Japon şirketi Ispace'de Hint-Pasifik satış grubunun direktörü olarak görev yapan Urata Masayuki, konuyla ilgili AA muhabirine yaptığı değerlendirmede, Ispace'in “Mission 1”, Ajansın “Chandrayaan-3″ Hint uzay aracı ve ” Japonya Havacılık ve Uzay Araştırma Ajansı'nın (JAXA) SLIM misyonlarına ait Chandrayaan-3″ bunların arasında yer alıyor. Katıldığı bir dizi program sayesinde insanların dikkatinin Ay'daki projelere odaklandığını söyledi.
Asya Pasifik bölgesindeki Ay programlarına çeşitli sektörlerden yatırımların yakın gelecekte hızla artmasını beklediklerini belirten Urata, şöyle konuştu: “Hızlı hareket eden, hükümetlerle ve iş birliği yapabileceğimiz özel sektörle birlikte çalışan ülkelerin, Bu yatırımlardan en fazla onlar faydalanacak.” dedi.

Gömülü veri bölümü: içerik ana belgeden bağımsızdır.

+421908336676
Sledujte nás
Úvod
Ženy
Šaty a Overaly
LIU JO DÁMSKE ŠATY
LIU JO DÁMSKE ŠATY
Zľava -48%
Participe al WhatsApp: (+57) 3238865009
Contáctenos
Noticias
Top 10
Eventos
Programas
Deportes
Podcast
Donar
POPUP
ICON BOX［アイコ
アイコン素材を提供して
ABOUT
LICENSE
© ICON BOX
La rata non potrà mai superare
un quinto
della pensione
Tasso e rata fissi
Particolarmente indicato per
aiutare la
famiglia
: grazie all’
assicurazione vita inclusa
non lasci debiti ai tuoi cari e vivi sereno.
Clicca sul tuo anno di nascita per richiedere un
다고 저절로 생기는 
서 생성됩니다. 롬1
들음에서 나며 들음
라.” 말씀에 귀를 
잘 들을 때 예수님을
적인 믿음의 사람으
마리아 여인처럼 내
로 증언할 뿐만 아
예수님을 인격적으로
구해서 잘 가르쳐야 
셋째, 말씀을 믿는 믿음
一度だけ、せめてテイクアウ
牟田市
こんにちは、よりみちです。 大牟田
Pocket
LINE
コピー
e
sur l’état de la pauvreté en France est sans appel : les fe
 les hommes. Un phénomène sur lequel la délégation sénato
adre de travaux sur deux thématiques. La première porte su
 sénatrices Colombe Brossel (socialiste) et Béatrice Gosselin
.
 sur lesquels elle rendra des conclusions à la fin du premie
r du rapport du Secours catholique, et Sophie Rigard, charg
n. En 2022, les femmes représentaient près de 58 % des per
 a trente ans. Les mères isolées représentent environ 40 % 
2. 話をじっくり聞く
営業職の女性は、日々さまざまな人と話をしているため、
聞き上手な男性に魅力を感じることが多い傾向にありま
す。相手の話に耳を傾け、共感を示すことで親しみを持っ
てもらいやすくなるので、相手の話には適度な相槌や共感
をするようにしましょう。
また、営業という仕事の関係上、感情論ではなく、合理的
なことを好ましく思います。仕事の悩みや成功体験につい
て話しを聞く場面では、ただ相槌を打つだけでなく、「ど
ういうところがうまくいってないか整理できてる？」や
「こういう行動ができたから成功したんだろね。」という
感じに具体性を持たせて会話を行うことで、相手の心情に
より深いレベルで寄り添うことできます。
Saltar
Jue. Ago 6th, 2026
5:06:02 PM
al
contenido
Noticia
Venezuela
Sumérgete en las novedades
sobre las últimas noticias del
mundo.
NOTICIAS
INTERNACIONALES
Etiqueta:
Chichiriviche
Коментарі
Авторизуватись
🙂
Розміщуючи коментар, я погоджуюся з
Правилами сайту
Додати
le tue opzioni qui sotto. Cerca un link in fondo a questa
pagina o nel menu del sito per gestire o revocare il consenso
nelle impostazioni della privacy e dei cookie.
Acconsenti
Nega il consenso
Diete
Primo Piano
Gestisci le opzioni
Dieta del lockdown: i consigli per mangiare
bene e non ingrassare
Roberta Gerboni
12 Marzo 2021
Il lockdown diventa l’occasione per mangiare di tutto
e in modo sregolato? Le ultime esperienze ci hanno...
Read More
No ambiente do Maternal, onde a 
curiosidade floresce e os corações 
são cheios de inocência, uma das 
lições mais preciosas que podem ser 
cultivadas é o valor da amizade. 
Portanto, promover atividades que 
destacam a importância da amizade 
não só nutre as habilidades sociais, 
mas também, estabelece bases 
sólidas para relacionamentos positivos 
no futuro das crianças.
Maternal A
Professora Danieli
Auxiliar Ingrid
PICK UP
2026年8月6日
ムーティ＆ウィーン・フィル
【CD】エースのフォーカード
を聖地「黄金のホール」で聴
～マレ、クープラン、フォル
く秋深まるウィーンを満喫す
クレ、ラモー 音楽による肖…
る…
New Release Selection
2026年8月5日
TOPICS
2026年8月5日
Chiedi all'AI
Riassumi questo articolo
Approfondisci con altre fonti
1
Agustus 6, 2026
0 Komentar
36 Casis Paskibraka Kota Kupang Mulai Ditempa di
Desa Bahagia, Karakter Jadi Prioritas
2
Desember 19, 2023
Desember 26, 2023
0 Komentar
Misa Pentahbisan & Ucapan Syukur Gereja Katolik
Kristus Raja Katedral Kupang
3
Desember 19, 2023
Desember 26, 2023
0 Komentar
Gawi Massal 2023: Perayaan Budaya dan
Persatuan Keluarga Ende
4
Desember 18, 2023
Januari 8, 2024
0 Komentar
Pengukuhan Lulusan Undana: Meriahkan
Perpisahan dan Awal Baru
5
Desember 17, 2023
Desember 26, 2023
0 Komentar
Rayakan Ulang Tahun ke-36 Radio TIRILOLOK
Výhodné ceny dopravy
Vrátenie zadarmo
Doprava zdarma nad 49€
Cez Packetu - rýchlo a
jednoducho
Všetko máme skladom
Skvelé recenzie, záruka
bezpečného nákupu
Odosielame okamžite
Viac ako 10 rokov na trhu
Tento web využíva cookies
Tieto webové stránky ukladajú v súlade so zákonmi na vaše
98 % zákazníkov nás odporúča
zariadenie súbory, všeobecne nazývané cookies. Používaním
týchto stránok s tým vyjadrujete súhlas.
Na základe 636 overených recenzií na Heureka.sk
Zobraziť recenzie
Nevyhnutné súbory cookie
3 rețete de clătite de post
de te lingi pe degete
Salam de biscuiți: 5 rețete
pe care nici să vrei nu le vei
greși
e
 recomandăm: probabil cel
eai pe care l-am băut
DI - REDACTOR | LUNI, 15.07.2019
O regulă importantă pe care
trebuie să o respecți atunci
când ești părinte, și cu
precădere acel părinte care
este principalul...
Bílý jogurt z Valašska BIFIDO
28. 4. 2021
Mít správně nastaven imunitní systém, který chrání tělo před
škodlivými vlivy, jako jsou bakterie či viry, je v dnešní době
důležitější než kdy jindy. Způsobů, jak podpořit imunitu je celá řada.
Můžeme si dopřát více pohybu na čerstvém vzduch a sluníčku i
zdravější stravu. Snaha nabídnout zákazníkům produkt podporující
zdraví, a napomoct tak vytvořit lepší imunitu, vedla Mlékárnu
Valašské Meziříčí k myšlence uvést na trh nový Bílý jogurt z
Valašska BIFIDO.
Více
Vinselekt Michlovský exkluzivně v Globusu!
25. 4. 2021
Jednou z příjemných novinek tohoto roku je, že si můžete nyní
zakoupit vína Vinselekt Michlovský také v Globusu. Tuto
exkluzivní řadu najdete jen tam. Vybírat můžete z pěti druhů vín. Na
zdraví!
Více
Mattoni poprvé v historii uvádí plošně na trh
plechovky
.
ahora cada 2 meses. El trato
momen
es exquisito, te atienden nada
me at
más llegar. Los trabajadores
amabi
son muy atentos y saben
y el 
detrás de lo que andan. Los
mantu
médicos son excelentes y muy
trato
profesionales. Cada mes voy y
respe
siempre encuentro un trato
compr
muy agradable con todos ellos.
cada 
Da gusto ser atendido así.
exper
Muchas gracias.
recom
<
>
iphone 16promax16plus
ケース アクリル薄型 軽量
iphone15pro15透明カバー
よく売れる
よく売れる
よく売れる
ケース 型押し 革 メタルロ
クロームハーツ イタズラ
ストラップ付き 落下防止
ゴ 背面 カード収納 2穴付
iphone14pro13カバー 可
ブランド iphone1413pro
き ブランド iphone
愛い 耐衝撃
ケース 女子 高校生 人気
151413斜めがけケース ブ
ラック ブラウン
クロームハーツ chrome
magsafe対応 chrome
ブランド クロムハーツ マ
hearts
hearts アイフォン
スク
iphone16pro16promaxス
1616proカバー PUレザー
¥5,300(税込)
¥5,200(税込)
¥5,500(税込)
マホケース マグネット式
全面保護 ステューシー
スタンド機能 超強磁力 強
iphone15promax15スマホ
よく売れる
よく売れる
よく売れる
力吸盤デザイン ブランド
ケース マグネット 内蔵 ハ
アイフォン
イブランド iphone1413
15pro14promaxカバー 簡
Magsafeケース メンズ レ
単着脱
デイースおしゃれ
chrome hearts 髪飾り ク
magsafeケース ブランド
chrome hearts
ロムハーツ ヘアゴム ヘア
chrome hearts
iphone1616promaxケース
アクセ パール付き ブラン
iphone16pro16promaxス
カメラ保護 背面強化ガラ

30 yıl önce Türkiye'nin ilk uydu programı olan TÜRKSAT 1A'dan bu yana birçok alanda önemli teknolojik gelişmelerin görüldüğünü vurgulayan Urata, şu değerlendirmelerde bulundu:
“Türkiye'nin çift kullanımlı ürün ve hizmetlerle pazarı genişletme stratejisi çok etkili bir şekilde çalıştı. Türk şirketleri ve hükümetle birlikte çalışmayı sabırsızlıkla bekliyoruz. Son dönemde Türkiye ve diğer ülkelerle temasa geçtik. gelecekteki ay programları ve misyonları üzerinde potansiyel işbirliği.” “Ticari bir ay taşımacılığı sağlayıcısı olarak, küresel çapta ay görevlerini gerçekleştirmek için ortaklarımıza ve müşterilerimize çeşitli hizmetler sunmaya her zaman hazırız. Türkiye'nin ulusal ay programına katkıda bulunma fırsatımız olsaydı, bu büyük bir ayrıcalık olurdu.”
Uzay işbirliği konuşuldu
JAXA Direktörü Nakamura Takehiro da, 2021 yılında Dubai'de düzenlenen Uluslararası Uzay Kongresi'nde JAXA ile Türk Uzay Ajansı (TUA) arasında “Barışçıl Amaçlı Uzay Faaliyetleri Alanında İşbirliği Mutabakat Zaptı” imzalandığını hatırlattı.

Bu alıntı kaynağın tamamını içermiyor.